Comment 11 Andreas Proteus 2015-03-03 07:14:09 UTC
(In reply to SpanKY from comment #10)
Unfortunately this weekend I cleaned up all my machines and I cannot reproduce this error to post more details.  I will keep an eye for it and if it occurs again I will post a separate bug report.
Comment 12 Cedric Godin 2015-03-03 20:39:05 UTC
This change of behaviour is on binary files only I think (like the BCD file grub is using to detect the windows version). And if you treat the file as text, it will work.

> emerge -pv grep

These are the packages that would be merged, in order:

Calculating dependencies                   ... done!                  
[ebuild   R    ] sys-apps/grep-2.21-r1::gentoo  USE="nls pcre -static" 0 KiB

Total: 1 package (1 reinstall), Size of downloads: 0 KiB
> locale
LANG=
LC_CTYPE="POSIX"
LC_NUMERIC="POSIX"
LC_TIME="POSIX"
LC_COLLATE="POSIX"
LC_MONETARY="POSIX"
LC_MESSAGES="POSIX"
LC_PAPER="POSIX"
LC_NAME="POSIX"
LC_ADDRESS="POSIX"
LC_TELEPHONE="POSIX"
LC_MEASUREMENT="POSIX"
LC_IDENTIFICATION="POSIX"
LC_ALL=
Comment 13 SpanKY gentoo-dev 2015-03-03 21:56:49 UTC
(In reply to Cedric Godin from comment #12)

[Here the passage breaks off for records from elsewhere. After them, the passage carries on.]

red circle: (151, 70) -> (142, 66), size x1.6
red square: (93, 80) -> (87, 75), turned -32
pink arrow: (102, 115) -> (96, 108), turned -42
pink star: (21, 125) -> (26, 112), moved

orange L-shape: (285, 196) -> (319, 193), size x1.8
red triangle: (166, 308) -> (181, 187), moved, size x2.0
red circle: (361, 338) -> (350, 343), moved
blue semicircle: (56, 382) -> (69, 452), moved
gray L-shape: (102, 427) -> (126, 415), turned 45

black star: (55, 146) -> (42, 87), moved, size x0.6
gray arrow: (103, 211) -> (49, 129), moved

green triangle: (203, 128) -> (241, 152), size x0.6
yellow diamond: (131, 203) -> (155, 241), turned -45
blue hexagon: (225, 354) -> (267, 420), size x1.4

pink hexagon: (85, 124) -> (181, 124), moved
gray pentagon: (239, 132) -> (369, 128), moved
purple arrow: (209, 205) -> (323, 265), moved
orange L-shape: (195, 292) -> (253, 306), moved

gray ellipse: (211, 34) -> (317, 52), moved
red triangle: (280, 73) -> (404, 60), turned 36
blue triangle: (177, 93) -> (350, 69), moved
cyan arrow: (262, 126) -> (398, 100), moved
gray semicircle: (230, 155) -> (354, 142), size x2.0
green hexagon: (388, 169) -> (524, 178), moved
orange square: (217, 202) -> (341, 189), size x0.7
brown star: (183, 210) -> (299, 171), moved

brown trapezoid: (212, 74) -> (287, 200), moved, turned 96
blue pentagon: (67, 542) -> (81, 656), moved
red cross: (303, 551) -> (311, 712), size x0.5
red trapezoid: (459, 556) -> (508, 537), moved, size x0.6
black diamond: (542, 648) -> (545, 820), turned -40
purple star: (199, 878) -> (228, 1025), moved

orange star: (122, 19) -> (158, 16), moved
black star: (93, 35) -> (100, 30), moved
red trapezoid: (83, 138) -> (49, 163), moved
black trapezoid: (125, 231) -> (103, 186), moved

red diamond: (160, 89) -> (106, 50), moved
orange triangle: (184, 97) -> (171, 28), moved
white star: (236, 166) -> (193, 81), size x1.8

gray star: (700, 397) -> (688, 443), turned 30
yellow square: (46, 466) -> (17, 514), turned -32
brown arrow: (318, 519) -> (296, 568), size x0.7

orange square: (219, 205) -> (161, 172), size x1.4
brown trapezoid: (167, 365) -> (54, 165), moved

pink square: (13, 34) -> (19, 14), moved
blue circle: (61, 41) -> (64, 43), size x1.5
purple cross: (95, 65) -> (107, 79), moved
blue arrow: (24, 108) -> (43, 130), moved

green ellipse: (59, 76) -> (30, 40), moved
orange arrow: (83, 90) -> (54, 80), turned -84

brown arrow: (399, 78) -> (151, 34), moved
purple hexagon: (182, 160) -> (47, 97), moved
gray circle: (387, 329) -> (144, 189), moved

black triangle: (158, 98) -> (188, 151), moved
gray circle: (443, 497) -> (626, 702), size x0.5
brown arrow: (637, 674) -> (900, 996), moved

ok, your case is slightly different, but still intentional.  from the NEWS:
  When searching binary data, grep now may treat non-text bytes as
  line terminators.  This can boost performance significantly.

grep has always considered these files as binary.  the difference is that now NULs, rather than being matchable (e.g. by your "."), are used as terminators.  looking at your example file:
  This is a test file to\0grep\n

grep-2.20 would treat that as one line and allow ".grep" to match the "\0grep".  but grep-2.21 treats that as two lines like:
  This is a test file to\ngrep\n
so the "." doesn't get a chance to match the \0.  you can see this by using "^grep" on the file -- it'll match.

use -aq to get correct behavior with both grep 2.20 and 2.21.  if you want to plead your case, feel free to e-mail upstream, but i'm closing this as the change you describe is covered in the NEWS file.